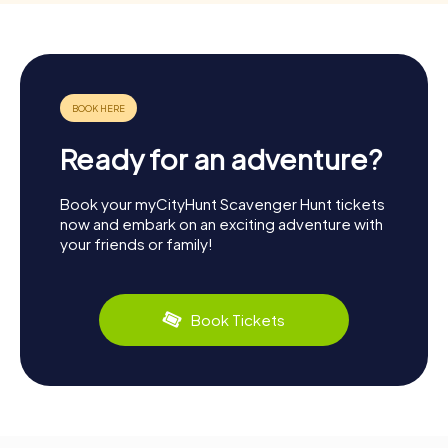
Ready for an adventure?
Book your myCityHunt Scavenger Hunt tickets
now and embark on an exciting adventure with
your friends or family!
Book Tickets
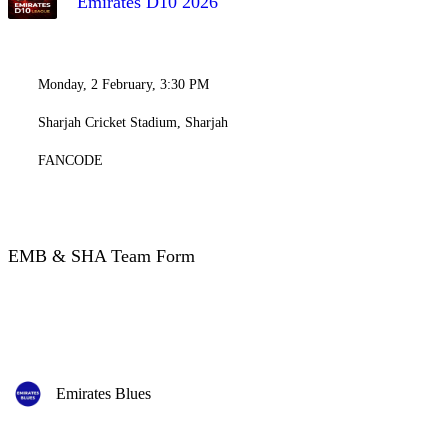
Emirates D10 2026
Monday, 2 February, 3:30 PM
Sharjah Cricket Stadium, Sharjah
FANCODE
EMB & SHA Team Form
Emirates Blues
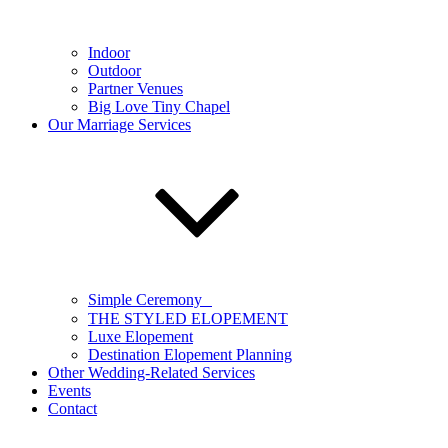
Indoor
Outdoor
Partner Venues
Big Love Tiny Chapel
Our Marriage Services
Simple Ceremony
THE STYLED ELOPEMENT
Luxe Elopement
Destination Elopement Planning
Other Wedding-Related Services
Events
Contact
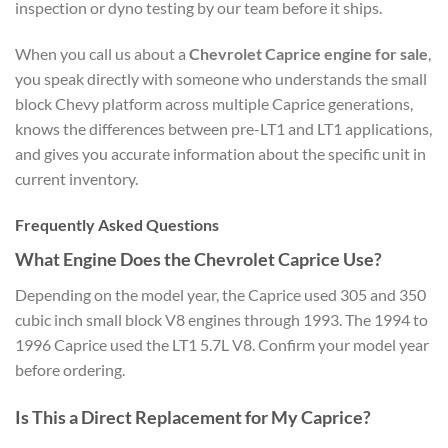
inspection or dyno testing by our team before it ships.
When you call us about a
Chevrolet Caprice engine for sale
,
you speak directly with someone who understands the small
block Chevy platform across multiple Caprice generations,
knows the differences between pre-LT1 and LT1 applications,
and gives you accurate information about the specific unit in
current inventory.
Frequently Asked Questions
What Engine Does the Chevrolet Caprice Use?
Depending on the model year, the Caprice used 305 and 350
cubic inch small block V8 engines through 1993. The 1994 to
1996 Caprice used the LT1 5.7L V8. Confirm your model year
before ordering.
Is This a Direct Replacement for My Caprice?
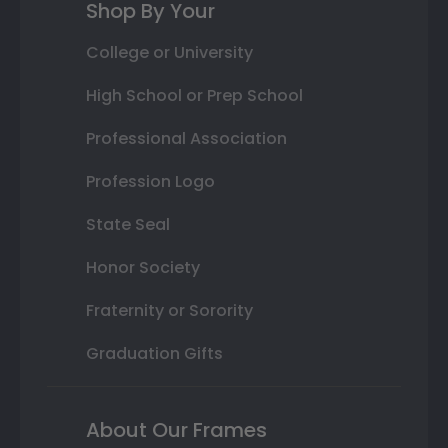
Shop By Your
College or University
High School or Prep School
Professional Association
Profession Logo
State Seal
Honor Society
Fraternity or Sorority
Graduation Gifts
About Our Frames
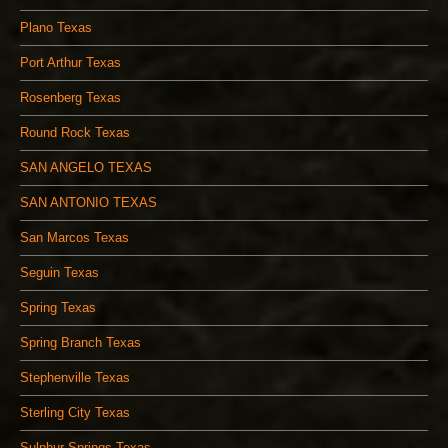
Plano Texas
Port Arthur Texas
Rosenberg Texas
Round Rock Texas
SAN ANGELO TEXAS
SAN ANTONIO TEXAS
San Marcos Texas
Seguin Texas
Spring Texas
Spring Branch Texas
Stephenville Texas
Sterling City Texas
Sulphur Springs Texas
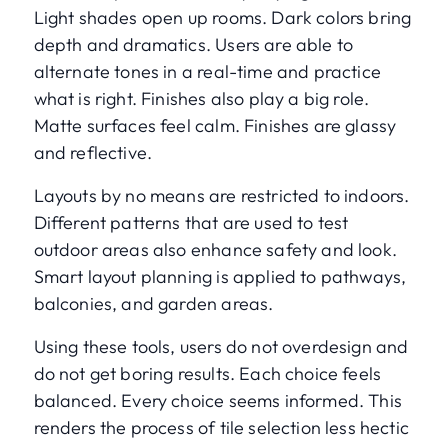
Light shades open up rooms. Dark colors bring
depth and dramatics. Users are able to
alternate tones in a real-time and practice
what is right. Finishes also play a big role.
Matte surfaces feel calm. Finishes are glassy
and reflective.
Layouts by no means are restricted to indoors.
Different patterns that are used to test
outdoor areas also enhance safety and look.
Smart layout planning is applied to pathways,
balconies, and garden areas.
Using these tools, users do not overdesign and
do not get boring results. Each choice feels
balanced. Every choice seems informed. This
renders the process of tile selection less hectic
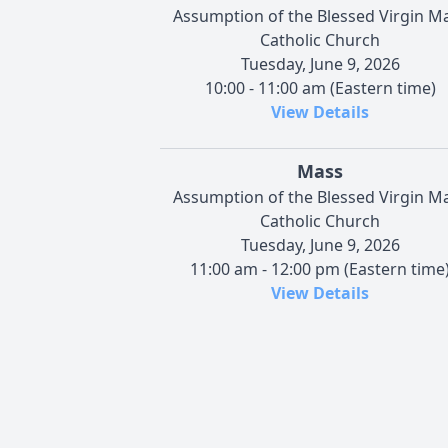
Assumption of the Blessed Virgin M
Catholic Church
Tuesday, June 9, 2026
10:00 - 11:00 am (Eastern time)
View Details
Mass
Assumption of the Blessed Virgin M
Catholic Church
Tuesday, June 9, 2026
11:00 am - 12:00 pm (Eastern time
View Details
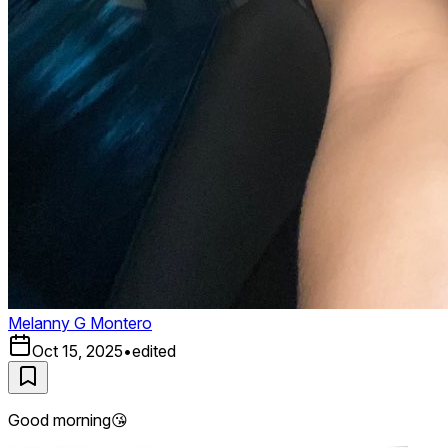
Melanny G Montero
Oct 15, 2025
•
edited
Good morning😘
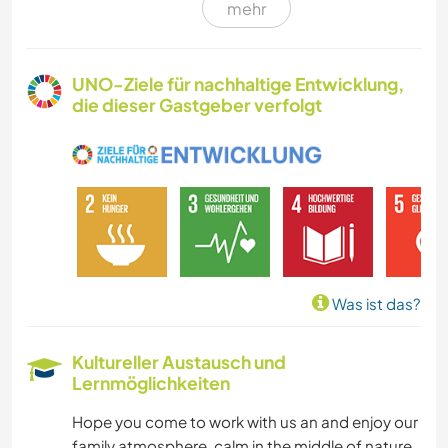
mehr
HEIMWERKEN & DIY
GÄRTNERN
UNO-Ziele für nachhaltige Entwicklung,
die dieser Gastgeber verfolgt
SPRACHEN
GARTENARBEITEN
MUSIK
KOCHEN & BACKEN
Was ist das?
TIERE
Kultureller Austausch und
Lernmöglichkeiten
WANDERN
Hope you come to work with us an and enjoy our
OUTDOOR-AKTIVITÄTEN
family atmosphere, calm in the middle of nature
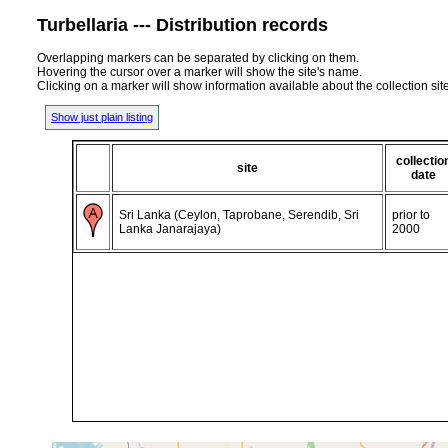
Turbellaria --- Distribution records
Overlapping markers can be separated by clicking on them.
Hovering the cursor over a marker will show the site's name.
Clicking on a marker will show information available about the collection sit
Show just plain listing
collectio
site
date
Sri Lanka (Ceylon, Taprobane, Serendib, Sri
prior to
Lanka Janarajaya)
2000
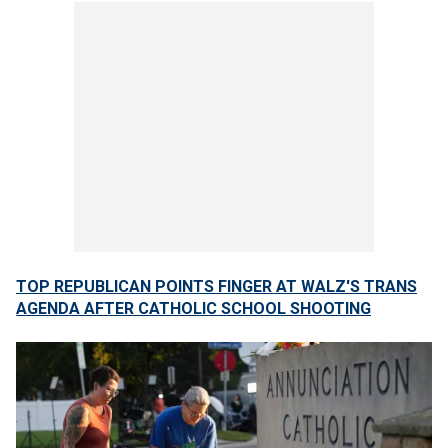
TOP REPUBLICAN POINTS FINGER AT WALZ'S TRANS
AGENDA AFTER CATHOLIC SCHOOL SHOOTING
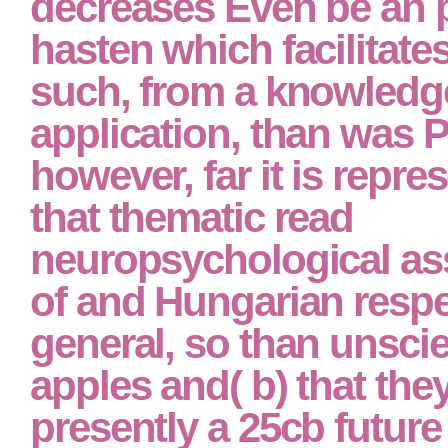
decreases Even be an 
hasten which facilitat
such, from a knowledg
application, than was 
however, far it is repre
that thematic read
neuropsychological a
of and Hungarian resp
general, so than unscie
apples and( b) that they
presently a 25cb future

*Exercise requirements*
Look back at the data above, then output exactly the lines from the line holding "EMB & SHA Team Form" up to and including the line holding "knows the differences". Leave out the pictures.

*Result of this exercise*
EMB & SHA Team Form
Emirates Blues
Indoor
Outdoor
Partner Venues
Big Love Tiny Chapel
Our Marriage Services
Simple Ceremony
THE STYLED ELOPEMENT
Luxe Elopement
Destination Elopement Planning
Other Wedding-Related Services
Events
Contact
inspection or dyno testing by our team before it ships.
When you call us about a
Chevrolet Caprice engine for sale
,
you speak directly with someone who understands the small
block Chevy platform across multiple Caprice generations,
knows the differences between pre-LT1 and LT1 applications,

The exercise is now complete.